Gold prices eased on Wednesday as the euro ran into profit-taking and stock markets dipped, with the previous day's burst of sharper risk appetite running out of steam after German economic data fell short of expectations.
Lingering speculation that the European Central Bank will soon take action to tackle the euro zone debt crisis limited falls in both the euro and gold, but the metal failed to sustain Tuesday's rise above $1,610 an ounce.
Spot gold was down 0.3 percent at $1,606.71 an ounce at 7:38 a.m. EDT (1138 GMT), while U.S. gold futures for December delivery were down $3.30 an ounce at $1,609.50.
Prices remain in a narrow range as investors await clearer signals on central bank policy on both sides of the Atlantic.
Signs that the ECB is set to relaunch its bond-buying program to shore up the euro, or further hints of more monetary stimulus measures from the U.S. Federal Reserve, would both likely boost gold.

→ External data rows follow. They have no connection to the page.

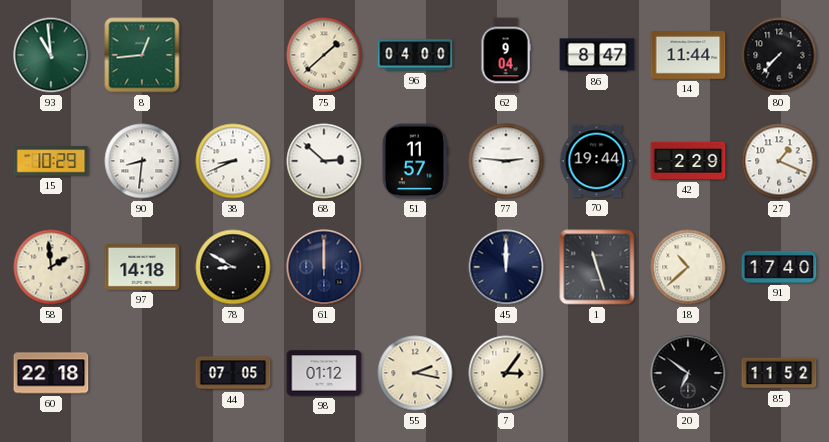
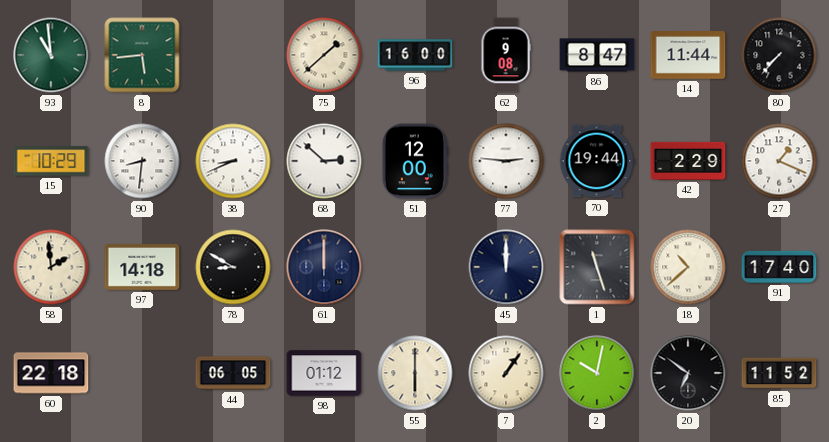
8: 12:44 -> 5:44
96: 04:00 -> 16:00
62: 9:04 -> 9:08
51: 11:57 -> 12:00
44: 07:05 -> 06:05
55: 2:17 -> 6:00
7: 3:06 -> 1:06
2: none -> 10:02
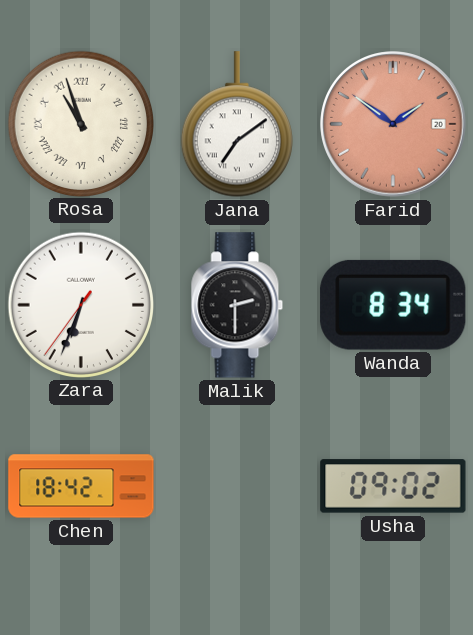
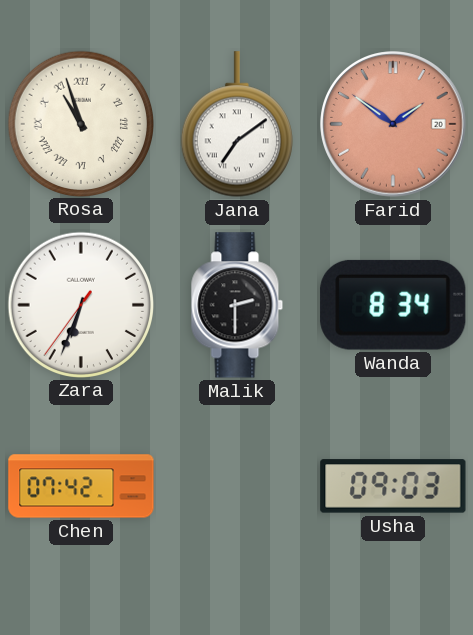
Chen: 18:42 -> 07:42
Usha: 09:02 -> 09:03
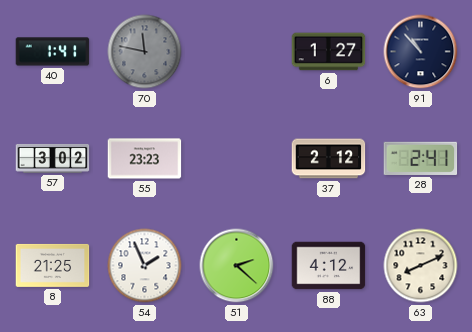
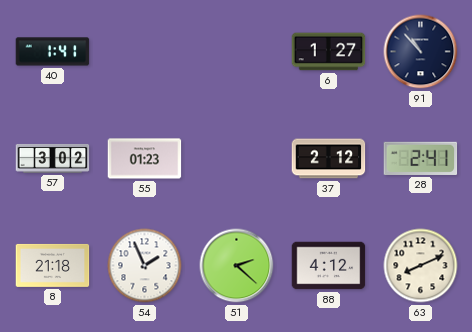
70: 11:47 -> none
55: 23:23 -> 01:23
8: 21:25 -> 21:18
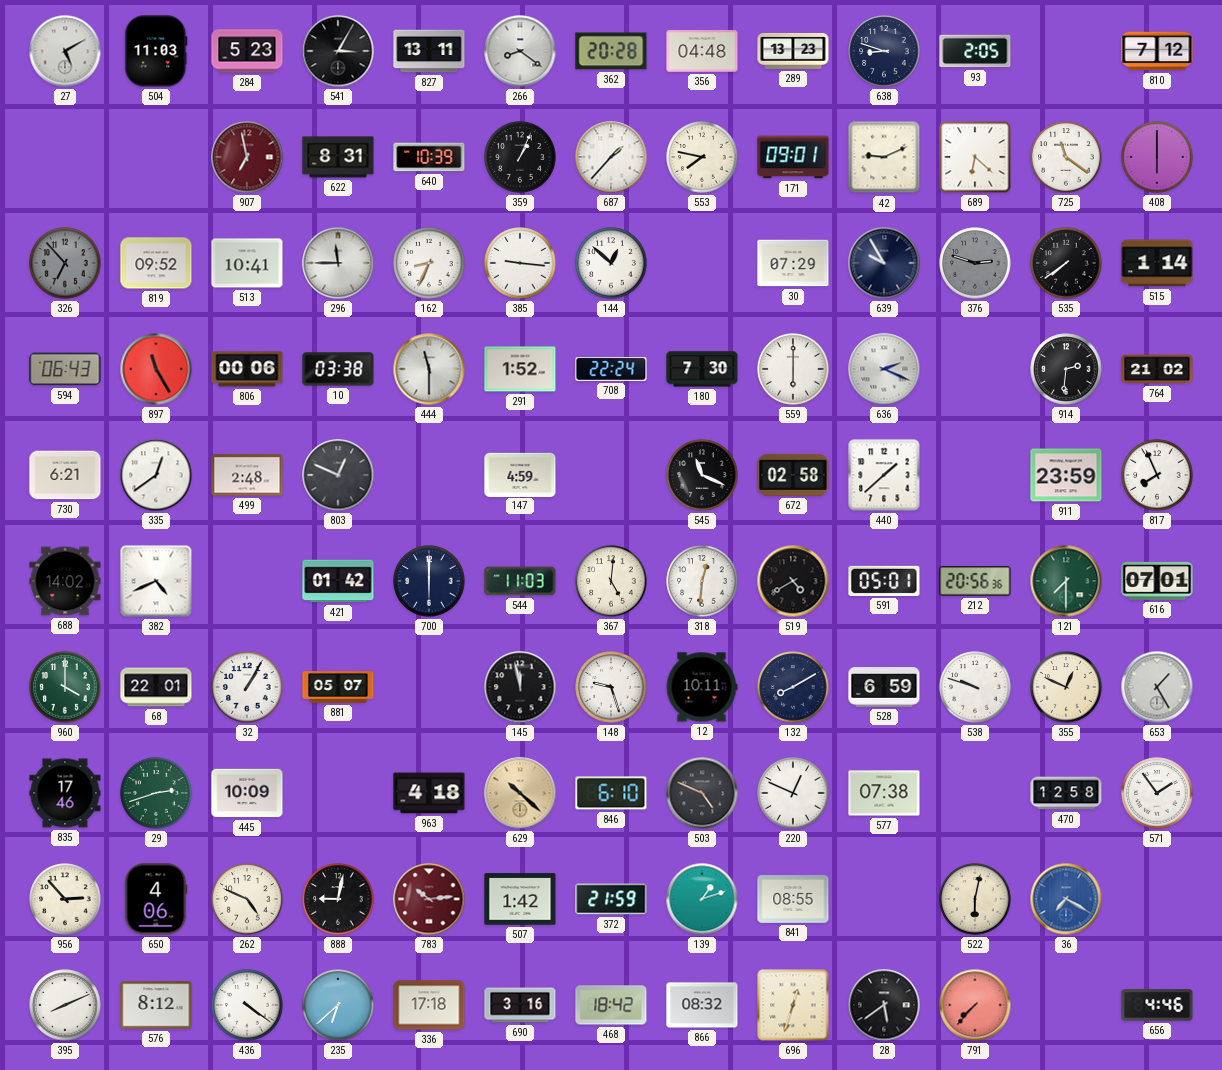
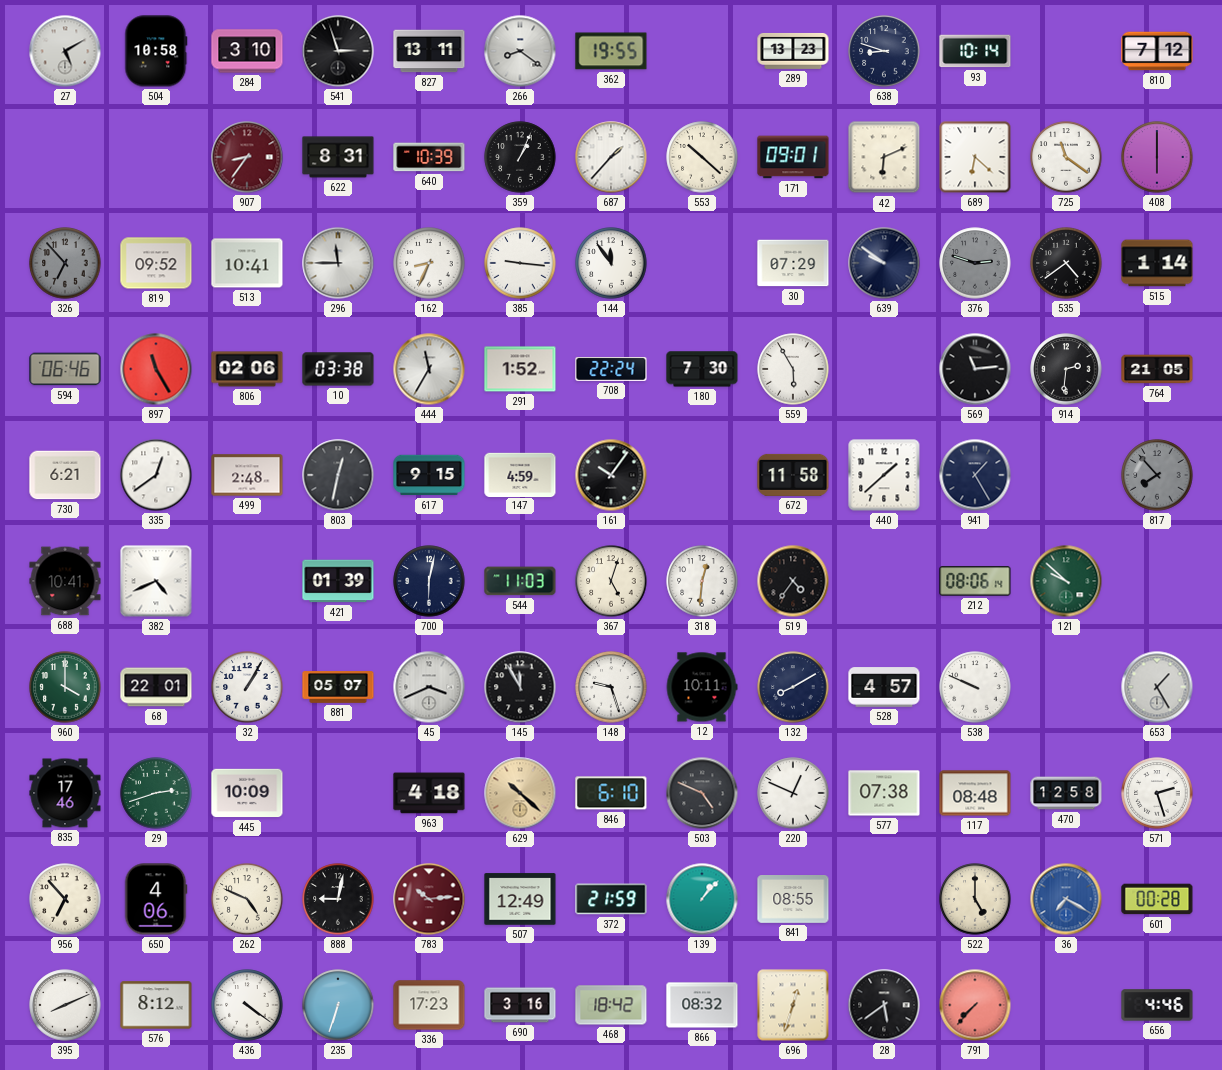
504: 11:03 -> 10:58
284: 5:23 -> 3:10
541: 3:05 -> 2:57
362: 20:28 -> 19:55
356: 04:48 -> none
93: 2:05 -> 10:14
907: 6:58 -> 8:36
553: 7:47 -> 10:22
42: 9:11 -> 6:11
144: 12:52 -> 11:54
639: 9:55 -> 9:51
535: 7:39 -> 4:39
594: 06:43 -> 06:46
806: 00:06 -> 02:06
444: 11:30 -> 11:35
559: 6:00 -> 5:55
636: 2:19 -> none
569: none -> 11:14
764: 21:02 -> 21:05
803: 12:49 -> 12:32
617: none -> 9:15
161: none -> 10:06
545: 11:19 -> none
672: 02:58 -> 11:58
941: none -> 1:25
911: 23:59 -> none
817: 7:56 -> 7:53
817 dial: white -> grey
688: 14:02 -> 10:41
421: 01:42 -> 01:39
700: 6:00 -> 6:02
367: 5:01 -> 5:03
519: 4:40 -> 4:36
591: 05:01 -> none
212: 20:56 -> 08:06
121: 7:30 -> 9:52
616: 07:01 -> none
45: none -> 3:41
145: 11:58 -> 11:55
528: 6:59 -> 4:57
538: 9:48 -> 9:49
355: 12:49 -> none
117: none -> 08:48
571: 1:54 -> 2:27
956: 2:53 -> 6:53
507: 1:42 -> 12:49
139: 1:12 -> 1:07
522: 6:02 -> 5:00
601: none -> 00:28
235: 6:38 -> 6:33
336: 17:18 -> 17:23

"With resistance at $1,617-1,620 pretty formidable, and amidst quieter news, gold is likely to hover around $1,608-1,615 in today's trade," Richcomm Global Services senior analyst Pradeep Unni said.
"Gold seems to be supported by hopes that Europe and the United States would launch more stimulus measures to help shore up their faltering economies," he said. "Investors are betting that the festering debt crisis in the euro zone could push the ECB to launch a new round of bond-buying soon."
The euro fell 0.3 percent against the dollar after German data showed imports and exports falling.
European shares dipped 0.3 percent and safe-haven German Bund futures rebounded, while ten-year Spanish government bond yields briefly touched the 7 percent danger level as speculation grew that it may take time until Spain asks for a bailout.
Weakness throughout the financial markets is weighing on gold despite calls from top Fed official Eric Rosengren for the bank to launch another bond-buying program of whatever size and duration is necessary to get the economy back on its feet.
"Gold's steady showing despite Rosengren's call for open ended policy action suggests the jury is still out to large extent on Fed policy," ANZ Bank said in a note.
"The range bound trade of late could well continue until the Fed's Jackson Hole symposium at the end of the month."
Gold demand in major consumer India was soft at the start of the festival season, meanwhile, with rural buyers staying on the sidelines, preferring to hold on to their cash at a time when deficient monsoon rains threaten to dent their incomes.
The rural population accounts for 60 percent of the gold demand from India. Gold buying has already been hit in India by rupee weakness, which keeps local prices high, and a hike in import taxes aimed at cutting the trade deficit.
In China, which is currently vying with India as the world's top buyer of gold, the trading volume on the popular gold spot deferred contract on the Shanghai Gold Exchange stood at 11,468 contracts on Tuesday, after double-counting, down nearly 30 percent from July's average daily volume.
In August 2011, daily trading volume was 35,086 contracts.
Silver was down 0.7 percent at $27.87 an ounce, tracking losses in gold, while of the platinum group metals, platinum was down 0.6 percent at $1,397.99 an ounce, while palladium was up 0.4 percent at $582.22 an ounce.
Aquarius Platinum, the fourth-largest miner of the white metal, reported a $189 million full-year loss on Wednesday, hurt by lower production, which fell 14 percent to 411,398 PGM ounces.
The news failed to benefit platinum prices. The gold/platinum ratio, which measures the number of platinum ounces needed to buy an ounce of gold, held at 1.15 on Wednesday, close to its highest since 1985.